Классические книги о прп.Серафиме Саровском
Шрифт:
24 мая меня положили в лучший из госпиталей, в американский, где Дю Б. оперирует. Меня взвешивают: 45 кг, опять падение! А, все равно, только бы дали есть. Я один в светлой большой палате, — в дальнем углу какой-то молодой американец. Я пью с жадностью молоко, прошу есть, но мне нельзя: завтра будут меня просвечивать. А пока делают анализы, выстукивают меня, выслушивают, разные доктора смотрят снимки и — ничего не видят?! Но там все же "каналы" и светотени. Сестры на разных языках спрашивают, как я себя чувствую. Прекрасно, только дайте поскорей есть. Мне дозволяют молока, — только молока. Я попиваю до полуночи, с наслаждением небывалым. Чудесное, необыкновенное молоко! Я — один, мне грустно: за сколько лет, впервые, я один, — и все же есть во мне какая-то несознаваемая радость. Что же это такое… радостное во мне?.. Я начинаю разбираться в мыслях… да-а, "Св. Серафим"! Он и здесь ведь! вовсе я не один… правда, тут все американцы, француженки, шведки, швейцарка даже, — чужие все… но Он со мной. Поздно совсем входит сестра, русская! — "Вы не один здесь, — говорит она ласково, — за вами следят добрые души", — так и сказала "следят"! и "добрые… души"! "мы ведь вас хорошо знаем и любим". Правда?! — спрашивает моя душа. Мне светлее. Кто же она, добрая душа, — русская? Да, сестра,
Наутро хирург Дю Б. говорит мне: "пока ничего не могу сказать… болезнь коварная…" Да что же это за "коварная" болезнь? Я хочу есть и есть. Об операции мне скажут — дня через два. Мне начинает думаться, что дело плохо: стоит ли и делать операцию, — потому и не говорят, — не знают? Мне подают подносы с разной пищей, очень красиво приготовленной: американцы! Я удивляюсь: острые какие блюда, а бифштекс, с крепким бульоном даже, прямо яд! Я сам назначаю себе диету, и мне дают… Да, ведь здесь только оперируют… меня-то привели сюда оперировать, а не лечить. Я плохо сплю, но болей нет и ночью, — первая ночь, когда у меня нет болей!

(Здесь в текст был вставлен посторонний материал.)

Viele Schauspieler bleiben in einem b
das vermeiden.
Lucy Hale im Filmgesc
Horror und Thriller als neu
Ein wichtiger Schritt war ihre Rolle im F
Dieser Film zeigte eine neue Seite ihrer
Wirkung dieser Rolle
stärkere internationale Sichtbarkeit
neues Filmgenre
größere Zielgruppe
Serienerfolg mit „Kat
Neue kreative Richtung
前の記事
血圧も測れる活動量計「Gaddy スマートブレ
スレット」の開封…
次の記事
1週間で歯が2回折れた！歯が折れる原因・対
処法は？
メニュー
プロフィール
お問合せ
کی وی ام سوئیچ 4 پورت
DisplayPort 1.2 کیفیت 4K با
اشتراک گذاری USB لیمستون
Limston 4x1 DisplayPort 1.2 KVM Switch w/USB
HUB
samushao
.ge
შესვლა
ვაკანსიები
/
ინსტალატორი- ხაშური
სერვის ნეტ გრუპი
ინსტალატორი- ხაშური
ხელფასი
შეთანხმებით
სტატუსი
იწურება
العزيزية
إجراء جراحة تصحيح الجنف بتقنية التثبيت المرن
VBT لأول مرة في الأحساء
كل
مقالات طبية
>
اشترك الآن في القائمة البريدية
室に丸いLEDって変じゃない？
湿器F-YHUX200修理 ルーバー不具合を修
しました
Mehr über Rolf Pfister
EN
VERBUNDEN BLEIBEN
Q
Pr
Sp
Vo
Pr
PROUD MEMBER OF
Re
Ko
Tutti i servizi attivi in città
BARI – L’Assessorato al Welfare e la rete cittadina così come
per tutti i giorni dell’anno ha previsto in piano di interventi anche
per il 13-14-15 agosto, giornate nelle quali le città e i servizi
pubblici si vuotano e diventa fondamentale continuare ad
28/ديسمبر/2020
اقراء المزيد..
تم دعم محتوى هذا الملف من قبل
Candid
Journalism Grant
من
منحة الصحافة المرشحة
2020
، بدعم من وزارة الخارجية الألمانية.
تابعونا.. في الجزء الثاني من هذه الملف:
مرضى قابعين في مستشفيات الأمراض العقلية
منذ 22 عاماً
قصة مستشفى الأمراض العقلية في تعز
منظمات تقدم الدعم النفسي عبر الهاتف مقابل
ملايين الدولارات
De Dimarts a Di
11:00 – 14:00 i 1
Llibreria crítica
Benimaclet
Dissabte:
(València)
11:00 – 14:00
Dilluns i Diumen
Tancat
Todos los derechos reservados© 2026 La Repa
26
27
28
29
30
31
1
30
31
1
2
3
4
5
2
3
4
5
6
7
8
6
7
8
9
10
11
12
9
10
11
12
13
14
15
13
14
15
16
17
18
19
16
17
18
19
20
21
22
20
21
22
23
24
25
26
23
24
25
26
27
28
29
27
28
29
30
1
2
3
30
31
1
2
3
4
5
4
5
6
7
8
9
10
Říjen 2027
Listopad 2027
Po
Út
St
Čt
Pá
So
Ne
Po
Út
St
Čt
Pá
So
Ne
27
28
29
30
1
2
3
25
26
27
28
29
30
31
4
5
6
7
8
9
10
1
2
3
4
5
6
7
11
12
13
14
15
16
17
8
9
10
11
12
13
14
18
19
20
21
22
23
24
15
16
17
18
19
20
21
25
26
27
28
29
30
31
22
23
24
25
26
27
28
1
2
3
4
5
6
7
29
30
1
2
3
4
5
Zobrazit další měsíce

Сегодня меня будут оперировать? Нет, пока. Приходит Дю Б. Говорит: — "Ваша болезнь коварная…" Опять! — "я не вижу необходимости в операции… так и напишу профессору. Я не уверен, что операция даст лучшие результаты, чем те, которые уже есть…" Он говорит по-русски, но очень медленно и очень грамматически правильно, старается. А я с бьющимся, с торжествующим сердцем, думаю: "покрыл и его". Да: Он, "Св. Серафим", покрыл… Это Он… — "лучшие результаты". Лечение проф. Б.? Да, лечение, полезное, но… Он покрыл. Я знаю: Он и лечению профессора Б. дал силу: ведь сам профессор ясно же написал, — у меня цело его письмо! — "в активность лечения не верю", — а уж ему ли не знать, когда десятки тысяч больных прошли через его руки! — "и потому считаю, что операция необходима". А вот хирург Дю Б. говорит — не вижу повелительных оснований для операции. А Он все видит, все знает и направляет так, как надо. Ибо Он в разряде ином, где наши все законы Ему яснее всех профессоров, и у Него другие, высшие законы, по которым можно законы наши так направлять, что "невозможное" становится возможным. Мне говорит дальше хирург Дю Б., что желудок хороший, что пилор — выход из желудка, не затронут, что… Одним словом, я, пробыв в госпитале пять суток, выхожу из него, под руку с поддерживающей меня женой, слабый… кружится голова, но, Боже, как чудесно! какие великолепные каштаны, зеленые-зеленые… и какое ласковое, радостное небо… какой живой Париж, какие милые люди, как весело мчит автобус… и вот, дыра "метро", но и там, под землей, какие плакаты на стенах, какие краски! Только слабость… и ужасно есть хочется. А вот и моя квартира, мой "ремингтон", с которым я прощался, мой стол, забытые, покинутые письма, рукописи… Господи, неужели я еще буду писать?! Сена под окнами, внизу. Какая светлая она… теперь! Вон старичок идет, какой же милый старичок!.. А у меня нет Его, образа Его… Но Он же тут, всегда со мною, в сердце… — Радость, о Господе!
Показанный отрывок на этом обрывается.